At small businesses, merchants traditionally call eateries in the vicinity and arrange for simple lunches to be brought to the shops, even to this day.
Such longstanding conveniences naturally translated into a need for an even better option like the now commonplace apps. Befitting the Korean reputation for bbali-bbali 빨리빨리 (quickly, quickly), "consumers want speed rather than taste from delivery food," an analysis this June asserted.
"The most common expression consumers used last year on social media with regard to delivery was 'fast', increasing 48.2 percent from the year before. That was a bigger jump than the increase in the frequency with which they used the expression 'delicious', at 38.8 percent."
That makes sense. The numerous Korean apps offer a wide range of culinary choices, but burger and fried chicken perennially top the most preferred delivery food ranking (meaning people aren't necessarily drawn to novelty or variety).
In one noticeable shift, standard Korean food (hansik 한식) replaced fried chicken in the number-two spot last year. It reflected the desire of consumers to eat familiar Korean meals that they once took in restaurants, now that they couldn't go out nearly as easily.
What kind of Koreans, though, would order Korean food to eat at home rather than making it?
This article from Daily Pop, an online media outlet specializing in the so-called "solo economy"—plainly put, one-person households—is enlightening. In a country the proportion of those living alone has steadily increased to surpass 30 percent in 2019, "the need for food delivery has substantially increased due to the rise in the number of one-person households."
Despite the small sample size of fewer than 400, an August survey cited by the newspaper Joongang Ilbo gives an inkling that more and more Koreans are willing to spend their money on food delivery because they are alone. According to it, the fewer people lived in a household, the more satisfied they tended to be with ordering food on delivery platforms.

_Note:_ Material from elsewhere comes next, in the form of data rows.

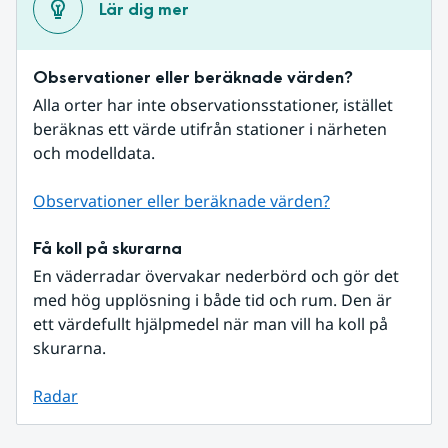
Lär dig mer
Observationer eller beräknade värden?
Alla orter har inte observationsstationer, istället 
beräknas ett värde utifrån stationer i närheten 
och modelldata.
Observationer eller beräknade värden?
Få koll på skurarna
En väderradar övervakar nederbörd och gör det 
med hög upplösning i både tid och rum. Den är 
ett värdefullt hjälpmedel när man vill ha koll på 
skurarna.
Radar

Seeing the potential in Korea, Delivery Hero completed its acquisition of the firm that operates Baemin this October (Delivery Hero previously owned Yogiyo, the second-biggest food delivery app in Korea, but had to sell it as a condition for buying Baemin imposed by the Korea Fair Trade Commission (KFTC); the government feared a potential monopoly should Delivery Hero control both apps).
Not that it's going to be all smooth sailing for the German company or the food delivery industry as a whole.
Delivery workers, legally classified as freelancers, have taken to unionizing so that they can extract better compensation and working conditions from the big apps. The KFTC has gradually taken a hard line on the platforms' business practices and self-drafted terms of service that favor themselves. Yogiyo for instance came under fire last year after banning its partner restaurants from selling food more cheaply through other means.
The government has also defined delivery workers as essential workers, giving them more clout in negotiations with the management. A legislation specifically for protecting gig workers is making its way through the National Assembly.
Ironically, the popularity of food delivery has only weakened the apps' hand: a growing number of businesses including Coupang have entered the market and there is now a shortage of delivery workers. Wages are naturally rising.
And more importantly, these apps are losing money. Sales have gone up, but so have costs as more players seek a piece of the pie.
Koreans' appetite for food on demand isn't going to shrink, but how Delivery Hero and its likes will monetize this situation is anyone's guess.